[[ EXERCISE MATERIAL, beginning ]]

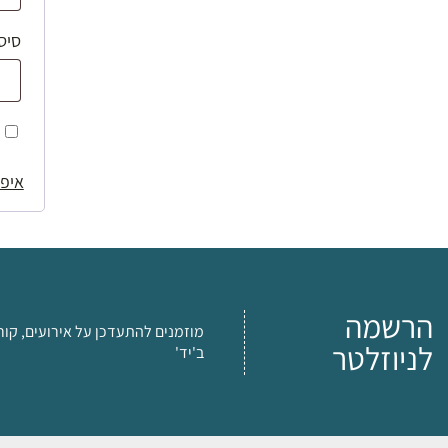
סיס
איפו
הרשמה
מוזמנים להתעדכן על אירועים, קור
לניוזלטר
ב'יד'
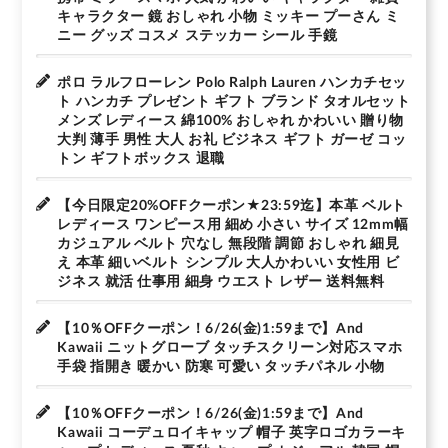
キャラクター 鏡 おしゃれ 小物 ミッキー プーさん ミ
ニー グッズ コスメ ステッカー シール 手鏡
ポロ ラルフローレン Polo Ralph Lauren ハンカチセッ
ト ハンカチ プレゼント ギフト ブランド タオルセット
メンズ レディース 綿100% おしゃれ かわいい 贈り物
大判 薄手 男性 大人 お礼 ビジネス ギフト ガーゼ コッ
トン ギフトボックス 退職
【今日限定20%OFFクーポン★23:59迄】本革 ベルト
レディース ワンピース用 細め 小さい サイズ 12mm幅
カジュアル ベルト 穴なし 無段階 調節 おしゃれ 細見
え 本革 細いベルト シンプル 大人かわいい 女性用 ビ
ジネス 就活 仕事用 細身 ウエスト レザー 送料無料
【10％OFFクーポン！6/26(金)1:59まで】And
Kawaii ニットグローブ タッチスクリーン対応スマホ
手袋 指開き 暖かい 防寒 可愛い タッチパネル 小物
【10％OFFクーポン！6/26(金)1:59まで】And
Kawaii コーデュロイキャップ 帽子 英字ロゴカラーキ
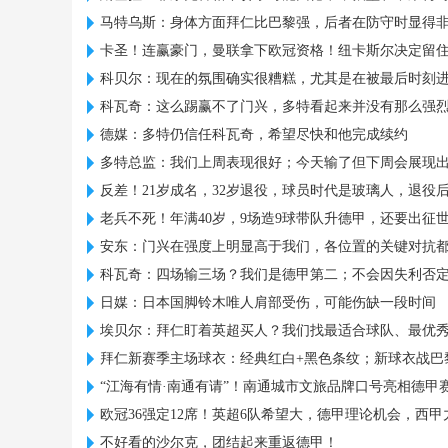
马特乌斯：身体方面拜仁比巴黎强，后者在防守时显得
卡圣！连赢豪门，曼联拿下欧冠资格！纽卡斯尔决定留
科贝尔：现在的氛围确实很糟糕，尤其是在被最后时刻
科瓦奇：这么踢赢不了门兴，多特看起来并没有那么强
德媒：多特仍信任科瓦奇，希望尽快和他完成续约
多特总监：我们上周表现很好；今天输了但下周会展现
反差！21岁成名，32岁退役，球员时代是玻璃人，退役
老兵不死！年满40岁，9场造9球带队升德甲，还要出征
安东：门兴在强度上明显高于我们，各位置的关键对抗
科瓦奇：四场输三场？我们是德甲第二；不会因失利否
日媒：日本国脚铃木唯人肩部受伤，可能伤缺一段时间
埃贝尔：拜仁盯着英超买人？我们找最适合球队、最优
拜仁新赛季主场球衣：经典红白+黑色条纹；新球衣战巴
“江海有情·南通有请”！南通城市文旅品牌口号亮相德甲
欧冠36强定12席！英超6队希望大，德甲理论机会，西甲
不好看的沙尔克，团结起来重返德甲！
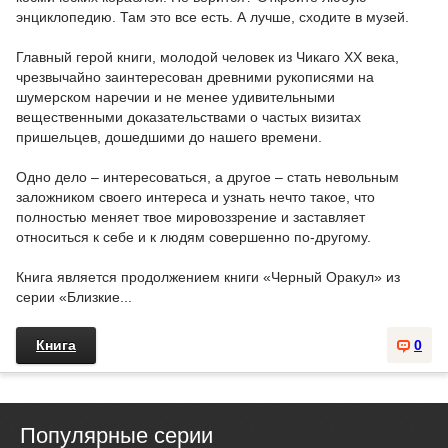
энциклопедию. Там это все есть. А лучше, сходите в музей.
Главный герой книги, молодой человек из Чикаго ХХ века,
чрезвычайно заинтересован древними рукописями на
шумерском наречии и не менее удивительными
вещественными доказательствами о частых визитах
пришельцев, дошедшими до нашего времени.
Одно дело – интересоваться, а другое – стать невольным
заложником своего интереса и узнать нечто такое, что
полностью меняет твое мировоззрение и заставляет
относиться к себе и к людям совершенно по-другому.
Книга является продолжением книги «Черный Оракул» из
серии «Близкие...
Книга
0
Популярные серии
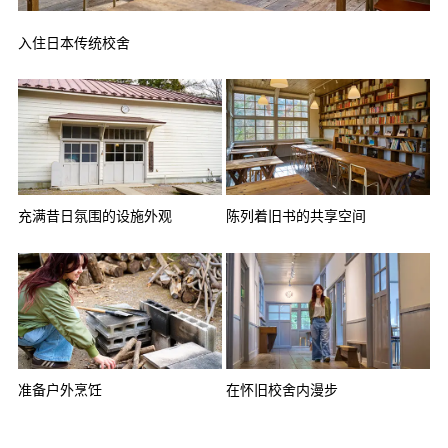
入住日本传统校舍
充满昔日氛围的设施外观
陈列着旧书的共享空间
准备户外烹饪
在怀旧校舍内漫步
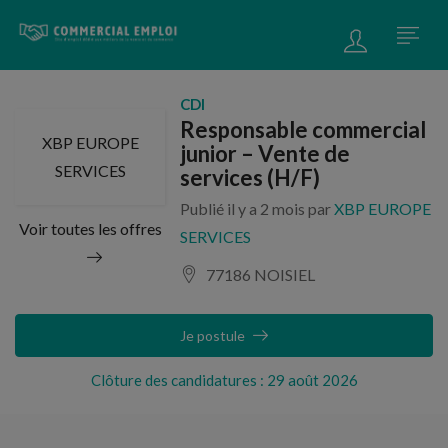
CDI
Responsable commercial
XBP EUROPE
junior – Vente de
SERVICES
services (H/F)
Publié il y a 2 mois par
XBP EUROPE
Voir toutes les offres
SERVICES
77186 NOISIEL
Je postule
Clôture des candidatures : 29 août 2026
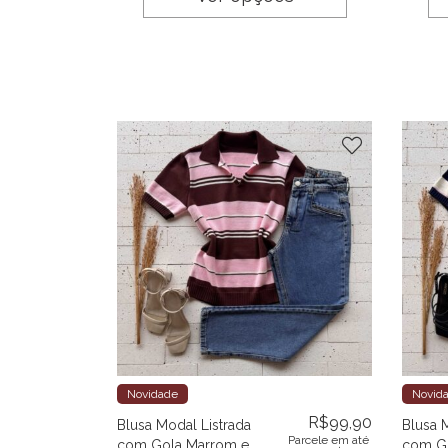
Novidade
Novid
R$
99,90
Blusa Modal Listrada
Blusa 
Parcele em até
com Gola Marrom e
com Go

[[ EXERCISE MATERIAL, end ]]

* _REQUIREMENT_: Across the data, how many lines contain the string "Книга"? Only the number is wanted.

* _RESULT FOR THIS TASK_: 2